=== Begin Enclosure ===
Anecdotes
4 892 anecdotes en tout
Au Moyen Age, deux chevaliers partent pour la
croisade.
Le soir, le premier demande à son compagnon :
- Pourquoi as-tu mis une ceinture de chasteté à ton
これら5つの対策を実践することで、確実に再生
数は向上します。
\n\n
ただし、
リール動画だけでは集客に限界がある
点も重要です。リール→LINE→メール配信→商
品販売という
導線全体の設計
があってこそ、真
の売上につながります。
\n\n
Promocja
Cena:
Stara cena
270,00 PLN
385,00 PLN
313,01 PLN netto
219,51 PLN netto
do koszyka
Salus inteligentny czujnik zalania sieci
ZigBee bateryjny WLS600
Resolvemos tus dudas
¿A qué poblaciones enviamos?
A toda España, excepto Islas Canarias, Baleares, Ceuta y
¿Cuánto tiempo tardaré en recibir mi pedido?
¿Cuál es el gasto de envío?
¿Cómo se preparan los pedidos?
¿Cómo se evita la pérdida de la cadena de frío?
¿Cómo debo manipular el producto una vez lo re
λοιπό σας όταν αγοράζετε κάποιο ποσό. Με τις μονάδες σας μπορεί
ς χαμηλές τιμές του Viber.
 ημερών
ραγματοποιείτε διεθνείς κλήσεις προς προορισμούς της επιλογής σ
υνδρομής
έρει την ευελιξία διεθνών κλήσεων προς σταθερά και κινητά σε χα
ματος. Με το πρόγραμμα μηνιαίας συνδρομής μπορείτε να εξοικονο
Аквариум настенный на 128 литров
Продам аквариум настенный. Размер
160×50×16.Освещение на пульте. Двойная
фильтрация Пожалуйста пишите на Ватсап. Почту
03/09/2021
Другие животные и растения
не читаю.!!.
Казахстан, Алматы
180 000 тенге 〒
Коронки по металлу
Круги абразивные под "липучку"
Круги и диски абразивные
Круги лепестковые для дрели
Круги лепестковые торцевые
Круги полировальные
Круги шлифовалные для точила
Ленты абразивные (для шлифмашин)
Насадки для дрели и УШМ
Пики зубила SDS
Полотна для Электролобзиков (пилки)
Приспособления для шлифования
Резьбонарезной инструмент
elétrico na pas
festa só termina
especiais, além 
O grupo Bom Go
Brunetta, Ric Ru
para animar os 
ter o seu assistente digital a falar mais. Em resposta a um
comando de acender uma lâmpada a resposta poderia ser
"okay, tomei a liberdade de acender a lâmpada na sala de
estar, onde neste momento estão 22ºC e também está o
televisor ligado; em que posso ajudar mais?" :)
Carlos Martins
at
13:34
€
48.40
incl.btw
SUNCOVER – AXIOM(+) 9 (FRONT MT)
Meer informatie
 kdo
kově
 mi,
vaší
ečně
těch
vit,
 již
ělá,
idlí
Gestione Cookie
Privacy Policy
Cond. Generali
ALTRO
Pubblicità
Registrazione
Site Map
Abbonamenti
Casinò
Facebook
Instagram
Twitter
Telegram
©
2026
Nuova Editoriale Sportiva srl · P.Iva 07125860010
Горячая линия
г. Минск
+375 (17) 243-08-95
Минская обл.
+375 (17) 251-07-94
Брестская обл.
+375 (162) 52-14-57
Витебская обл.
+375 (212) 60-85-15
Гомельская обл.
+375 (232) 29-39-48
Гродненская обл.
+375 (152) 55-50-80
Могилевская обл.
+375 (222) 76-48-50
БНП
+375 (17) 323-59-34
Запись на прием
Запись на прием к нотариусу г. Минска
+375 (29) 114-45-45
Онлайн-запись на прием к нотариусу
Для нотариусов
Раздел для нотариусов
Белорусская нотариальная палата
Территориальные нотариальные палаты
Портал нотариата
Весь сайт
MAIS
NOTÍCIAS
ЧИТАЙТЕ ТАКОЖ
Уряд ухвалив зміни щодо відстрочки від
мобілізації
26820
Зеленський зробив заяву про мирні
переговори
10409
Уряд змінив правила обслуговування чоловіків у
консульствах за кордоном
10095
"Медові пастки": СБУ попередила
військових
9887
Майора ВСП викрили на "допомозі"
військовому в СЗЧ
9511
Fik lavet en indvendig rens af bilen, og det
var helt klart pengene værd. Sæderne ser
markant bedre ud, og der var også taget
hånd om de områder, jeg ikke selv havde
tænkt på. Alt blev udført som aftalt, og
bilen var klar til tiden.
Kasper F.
=== End Enclosure ===
The task
Exact copy required. Retype all of the entries word for word.

Task result
Anecdotes
4 892 anecdotes en tout
Au Moyen Age, deux chevaliers partent pour la
croisade.
Le soir, le premier demande à son compagnon :
- Pourquoi as-tu mis une ceinture de chasteté à ton
これら5つの対策を実践することで、確実に再生
数は向上します。
\n\n
ただし、
リール動画だけでは集客に限界がある
点も重要です。リール→LINE→メール配信→商
品販売という
導線全体の設計
があってこそ、真
の売上につながります。
\n\n
Promocja
Cena:
Stara cena
270,00 PLN
385,00 PLN
313,01 PLN netto
219,51 PLN netto
do koszyka
Salus inteligentny czujnik zalania sieci
ZigBee bateryjny WLS600
Resolvemos tus dudas
¿A qué poblaciones enviamos?
A toda España, excepto Islas Canarias, Baleares, Ceuta y
¿Cuánto tiempo tardaré en recibir mi pedido?
¿Cuál es el gasto de envío?
¿Cómo se preparan los pedidos?
¿Cómo se evita la pérdida de la cadena de frío?
¿Cómo debo manipular el producto una vez lo re
λοιπό σας όταν αγοράζετε κάποιο ποσό. Με τις μονάδες σας μπορεί
ς χαμηλές τιμές του Viber.
 ημερών
ραγματοποιείτε διεθνείς κλήσεις προς προορισμούς της επιλογής σ
υνδρομής
έρει την ευελιξία διεθνών κλήσεων προς σταθερά και κινητά σε χα
ματος. Με το πρόγραμμα μηνιαίας συνδρομής μπορείτε να εξοικονο
Аквариум настенный на 128 литров
Продам аквариум настенный. Размер
160×50×16.Освещение на пульте. Двойная
фильтрация Пожалуйста пишите на Ватсап. Почту
03/09/2021
Другие животные и растения
не читаю.!!.
Казахстан, Алматы
180 000 тенге 〒
Коронки по металлу
Круги абразивные под "липучку"
Круги и диски абразивные
Круги лепестковые для дрели
Круги лепестковые торцевые
Круги полировальные
Круги шлифовалные для точила
Ленты абразивные (для шлифмашин)
Насадки для дрели и УШМ
Пики зубила SDS
Полотна для Электролобзиков (пилки)
Приспособления для шлифования
Резьбонарезной инструмент
elétrico na pas
festa só termina
especiais, além 
O grupo Bom Go
Brunetta, Ric Ru
para animar os 
ter o seu assistente digital a falar mais. Em resposta a um
comando de acender uma lâmpada a resposta poderia ser
"okay, tomei a liberdade de acender a lâmpada na sala de
estar, onde neste momento estão 22ºC e também está o
televisor ligado; em que posso ajudar mais?" :)
Carlos Martins
at
13:34
€
48.40
incl.btw
SUNCOVER – AXIOM(+) 9 (FRONT MT)
Meer informatie
 kdo
kově
 mi,
vaší
ečně
těch
vit,
 již
ělá,
idlí
Gestione Cookie
Privacy Policy
Cond. Generali
ALTRO
Pubblicità
Registrazione
Site Map
Abbonamenti
Casinò
Facebook
Instagram
Twitter
Telegram
©
2026
Nuova Editoriale Sportiva srl · P.Iva 07125860010
Горячая линия
г. Минск
+375 (17) 243-08-95
Минская обл.
+375 (17) 251-07-94
Брестская обл.
+375 (162) 52-14-57
Витебская обл.
+375 (212) 60-85-15
Гомельская обл.
+375 (232) 29-39-48
Гродненская обл.
+375 (152) 55-50-80
Могилевская обл.
+375 (222) 76-48-50
БНП
+375 (17) 323-59-34
Запись на прием
Запись на прием к нотариусу г. Минска
+375 (29) 114-45-45
Онлайн-запись на прием к нотариусу
Для нотариусов
Раздел для нотариусов
Белорусская нотариальная палата
Территориальные нотариальные палаты
Портал нотариата
Весь сайт
MAIS
NOTÍCIAS
ЧИТАЙТЕ ТАКОЖ
Уряд ухвалив зміни щодо відстрочки від
мобілізації
26820
Зеленський зробив заяву про мирні
переговори
10409
Уряд змінив правила обслуговування чоловіків у
консульствах за кордоном
10095
"Медові пастки": СБУ попередила
військових
9887
Майора ВСП викрили на "допомозі"
військовому в СЗЧ
9511
Fik lavet en indvendig rens af bilen, og det
var helt klart pengene værd. Sæderne ser
markant bedre ud, og der var også taget
hånd om de områder, jeg ikke selv havde
tænkt på. Alt blev udført som aftalt, og
bilen var klar til tiden.
Kasper F.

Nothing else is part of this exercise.